* _WHAT TO WORK ON_
Search the entries below for "standard" and copy each matching line.

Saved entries
################
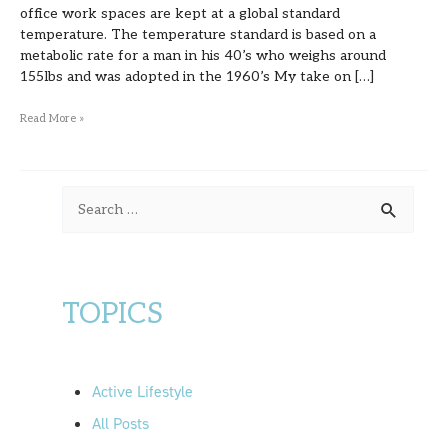
office work spaces are kept at a global standard
temperature. The temperature standard is based on a
metabolic rate for a man in his 40’s who weighs around
155lbs and was adopted in the 1960’s My take on […]
Read More »
S
e
a
r
TOPICS
c
h
f
Active Lifestyle
o
All Posts
r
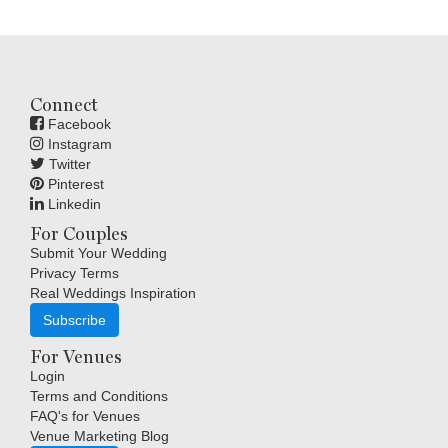
Connect
Facebook
Instagram
Twitter
Pinterest
Linkedin
For Couples
Submit Your Wedding
Privacy Terms
Real Weddings Inspiration
Subscribe
For Venues
Login
Terms and Conditions
FAQ's for Venues
Venue Marketing Blog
################
* _RESPONSE TO THE TASK_
office work spaces are kept at a global standard
temperature. The temperature standard is based on a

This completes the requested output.